(Records contained in a dataset)
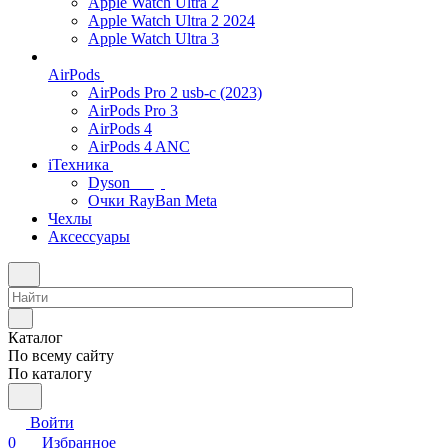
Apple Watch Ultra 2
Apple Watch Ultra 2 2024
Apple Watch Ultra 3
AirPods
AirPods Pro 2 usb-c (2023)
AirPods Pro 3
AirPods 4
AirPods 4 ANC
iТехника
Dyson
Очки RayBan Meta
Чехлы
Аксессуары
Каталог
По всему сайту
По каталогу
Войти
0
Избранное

==

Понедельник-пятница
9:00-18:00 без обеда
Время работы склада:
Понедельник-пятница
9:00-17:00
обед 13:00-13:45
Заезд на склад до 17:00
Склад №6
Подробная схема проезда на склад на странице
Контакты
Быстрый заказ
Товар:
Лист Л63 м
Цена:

==

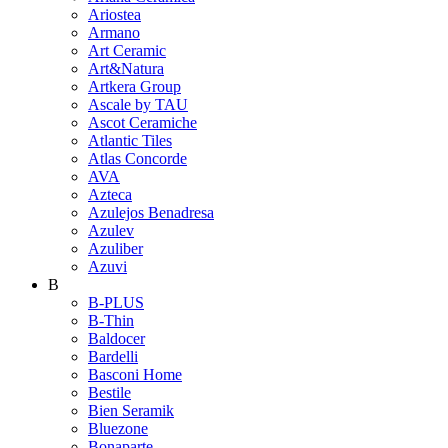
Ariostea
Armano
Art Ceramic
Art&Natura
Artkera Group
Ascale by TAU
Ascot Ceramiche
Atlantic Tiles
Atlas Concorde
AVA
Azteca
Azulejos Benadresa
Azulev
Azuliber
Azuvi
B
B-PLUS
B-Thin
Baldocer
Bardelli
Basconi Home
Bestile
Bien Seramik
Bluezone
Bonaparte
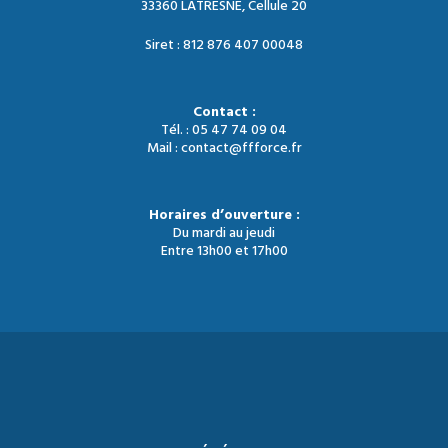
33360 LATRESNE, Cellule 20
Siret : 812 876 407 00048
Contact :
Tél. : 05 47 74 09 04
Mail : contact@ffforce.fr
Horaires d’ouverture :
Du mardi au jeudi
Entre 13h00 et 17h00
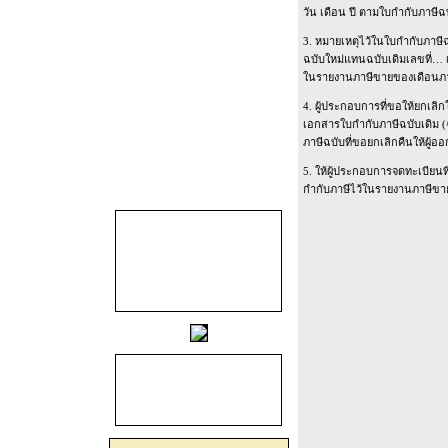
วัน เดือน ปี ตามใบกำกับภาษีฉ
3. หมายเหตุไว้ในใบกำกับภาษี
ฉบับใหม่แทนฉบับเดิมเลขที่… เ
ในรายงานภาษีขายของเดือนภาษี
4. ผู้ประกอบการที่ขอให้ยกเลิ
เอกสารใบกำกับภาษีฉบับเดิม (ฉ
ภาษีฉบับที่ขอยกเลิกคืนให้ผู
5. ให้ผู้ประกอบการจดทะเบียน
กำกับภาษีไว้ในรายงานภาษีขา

Requirement: In the data above, how many lines include the word "บภาษ"? Answer with the number only.

Finished task: 4